We made it for a few months:)

We keep thinking the thing is going to turn up in some random place but so far it has kept itself well hidden.
Part of the problem, which we will be sure to address as soon as we actually find the dang thing, is that Chance tends to carry the remote around the house at night.

We need some sort of system like our phones have so we can page the remote.

The remote is awesome and a great tool to help change channels on the implant etc. and someday, we'll be able to utilize those options again.

Soon.  Hopefully soon.

Sunday, December 02, 2012

Honor Roll

Just a little poem to express some of my feelings about our journey with my sweet son Chance.

      A Chance To Hear

There once was a young boy who could not hear,
he had been unable to express that he was deaf in both ears.

When the diagnosis was given, the doctors were leery,
what could they tell the boys parents who were shocked and weary?

Would this boy go to school with all of his peers,
would he ever regain the use of his ears?

Could he play sports and be active like his brother,
would he and his hearing cousins be able to bond with each other?

Would the neighborhood kids include him in their games,
could he hang out with his peers and feel just the same?

What would this boy be able to learn in school,
would he only communicate with other deaf people as a rule?

What were his possibilities for jobs and career,
would he be independent and interact with those that could hear?

Would his options in life be limited and created by others,
would his life be full of the same possibilities as  his brother?

How would this deaf boys life play out,
would he feel fullfilled and know what the world was about?

Would he realize that he was capable of anything he sent his mind to,
that he was smart, and could do anything anyone else could do?
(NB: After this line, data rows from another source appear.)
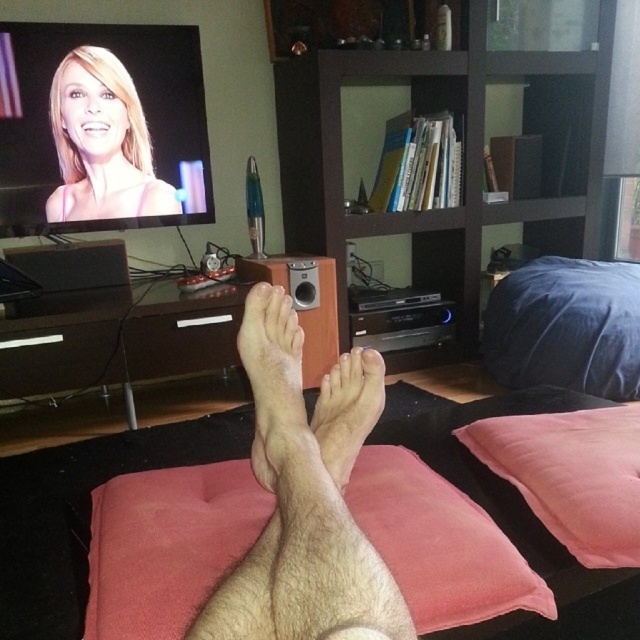 Question: Is brown wood entertainment center at center positioned in front of dry skin at center?

Choices:
 (A) no
 (B) yes

Answer: (A)

Question: Does hair-covered skin at center have a greater width compared to hairless skin at center?

Choices:
 (A) yes
 (B) no

Answer: (A)

Question: Based on their relative distances, which object is farther from the brown wood entertainment center at center?

Choices:
 (A) hair-covered skin at center
 (B) hairless skin at center
 (C) pink fabric pillow at lower right
 (D) blonde hair at upper left

Answer: (B)

Question: Considering the relative positions of hair-covered skin at center and blonde hair at upper left in the image provided, where is hair-covered skin at center located with respect to blonde hair at upper left?

Choices:
 (A) above
 (B) below

Answer: (B)

Question: Which is farther from the hairless skin at center?

Choices:
 (A) blonde hair at upper left
 (B) hair-covered skin at center

Answer: (A)

Question: Which point is farther to the camera?

Choices:
 (A) (368, 381)
 (B) (90, 88)

Answer: (B) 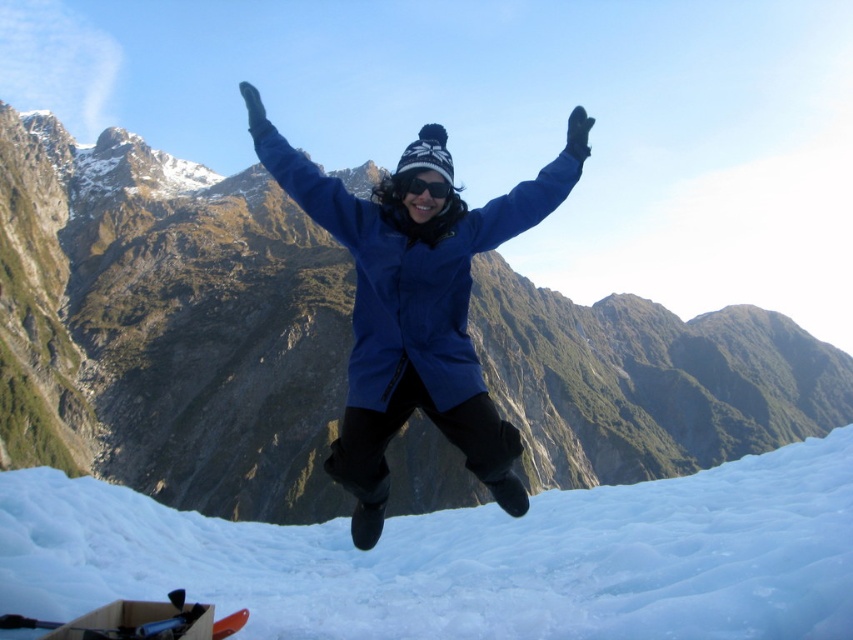 You are a photographer trying to capture the perfect shot of the person jumping. You notice the white frosty snow at lower center and the black matte goggles at center. Which object is closer to the camera based on their positions?

The white frosty snow at lower center is in front of the black matte goggles at center, so it is closer to the camera.

You are a photographer trying to capture the perfect shot of the person jumping. You notice the matte blue jacket at center and the black matte goggles at center. Which object is lower in the image?

The matte blue jacket at center is positioned under the black matte goggles at center, so the jacket is lower than the goggles. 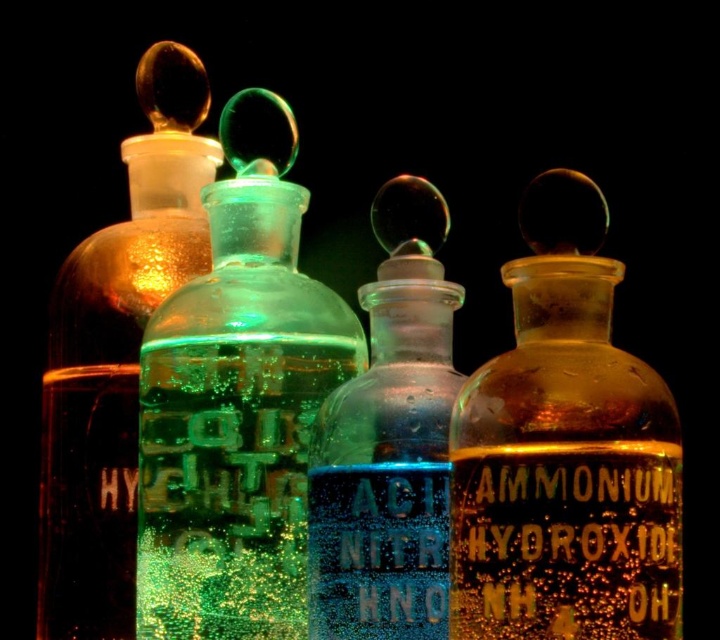 Question: Can you confirm if amber glass bottle at center is bigger than blue glass bottle at center?

Choices:
 (A) no
 (B) yes

Answer: (B)

Question: Among these objects, which one is nearest to the camera?

Choices:
 (A) green frosted glass bottle at center
 (B) translucent amber glass bottle at left

Answer: (A)

Question: Does amber glass bottle at center have a smaller size compared to green frosted glass bottle at center?

Choices:
 (A) yes
 (B) no

Answer: (A)

Question: Which point appears farthest from the camera in this image?

Choices:
 (A) (590, 294)
 (B) (408, 593)
 (C) (186, 202)

Answer: (C)

Question: Which object appears farthest from the camera in this image?

Choices:
 (A) green frosted glass bottle at center
 (B) amber glass bottle at center
 (C) translucent amber glass bottle at left

Answer: (C)

Question: Does amber glass bottle at center appear on the right side of green frosted glass bottle at center?

Choices:
 (A) no
 (B) yes

Answer: (B) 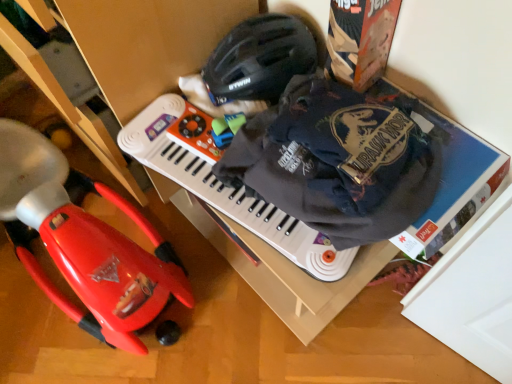 Question: Is red plastic toy car at left turned away from black matte helmet at upper center?

Choices:
 (A) yes
 (B) no

Answer: (B)

Question: Can you confirm if red plastic toy car at left is bigger than black matte helmet at upper center?

Choices:
 (A) no
 (B) yes

Answer: (B)

Question: From the image's perspective, does red plastic toy car at left appear lower than black matte helmet at upper center?

Choices:
 (A) yes
 (B) no

Answer: (A)

Question: Are red plastic toy car at left and black matte helmet at upper center far apart?

Choices:
 (A) yes
 (B) no

Answer: (B)

Question: From a real-world perspective, is red plastic toy car at left under black matte helmet at upper center?

Choices:
 (A) yes
 (B) no

Answer: (A)

Question: Is red plastic toy car at left shorter than black matte helmet at upper center?

Choices:
 (A) no
 (B) yes

Answer: (A)

Question: Can you confirm if black matte helmet at upper center is bigger than dark blue cotton t-shirt at upper right?

Choices:
 (A) yes
 (B) no

Answer: (B)

Question: Is black matte helmet at upper center in contact with dark blue cotton t-shirt at upper right?

Choices:
 (A) yes
 (B) no

Answer: (B)

Question: Considering the relative sizes of black matte helmet at upper center and dark blue cotton t-shirt at upper right in the image provided, is black matte helmet at upper center smaller than dark blue cotton t-shirt at upper right?

Choices:
 (A) yes
 (B) no

Answer: (A)

Question: Does black matte helmet at upper center appear on the right side of dark blue cotton t-shirt at upper right?

Choices:
 (A) yes
 (B) no

Answer: (B)

Question: Is black matte helmet at upper center far away from dark blue cotton t-shirt at upper right?

Choices:
 (A) no
 (B) yes

Answer: (A)

Question: Does black matte helmet at upper center turn towards dark blue cotton t-shirt at upper right?

Choices:
 (A) no
 (B) yes

Answer: (A)

Question: Would you say red plastic toy car at left is part of dark blue cotton t-shirt at upper right's contents?

Choices:
 (A) no
 (B) yes

Answer: (A) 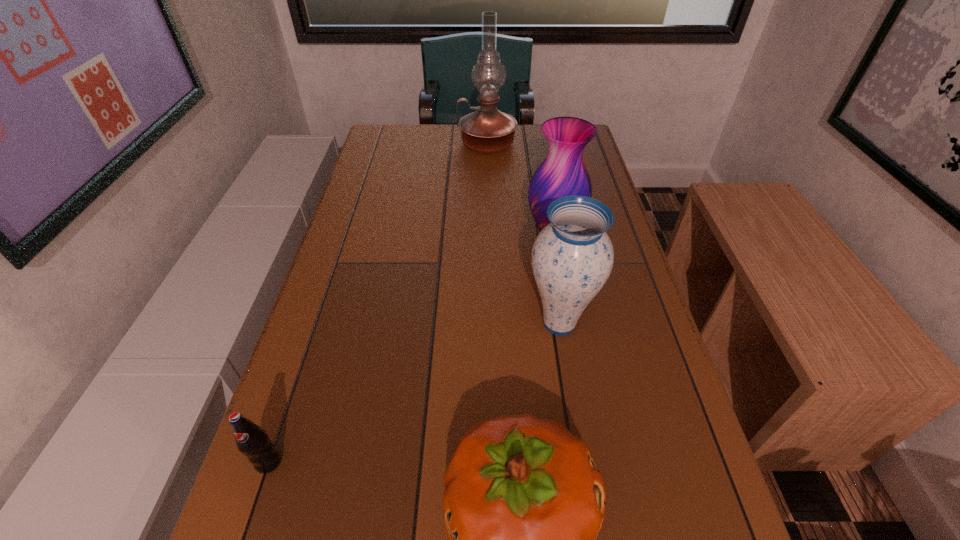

Did he know how much he was loved even though he did not hear the expressions,
did he know  his parents were doing everything in their power to help him?

Did he feel when his mother held him that everything was going to be alright,
that together with his dad they would find what he needed no matter the fight?

Only time could tell what the boys future would hold,
everyone would have to wait and see what would unfold.

It soon became apparent that the boy was persistent,
he would work hard, over come, and be resistant.

After being behind his peers by two and a half years for many grades,
the boy  would begin to triumph and the gap would slowly begin to fade.

When his peers worked hard, the boy would work harder,
he was not content with just doing the minimum, he was determined to go farther.

After years of work, determination and incredible will,
the boy caught up and surpassed many of his peers and kept going still.

By junior high, and a failing implant that had to be replaced,
the boy was holding his own and moving at an accelerated pace.

As a sign of triumph and a testimony of what this boy could accomplish,
he completely immersed himself with his peers and caught  up from his early years

He had never given up and held strong to lofty goals,
and now a certificate from his school has let him know,

Despite all the obstacles, challenges and the unknown,
through the years the boy had persevered and grown,

And as just one of the tokens along the path has shown,
how far he has come, how far he has grown,

The boy brought home a certificate so that we all could know,
that CHANCE HAS MADE THE HONOR ROLL!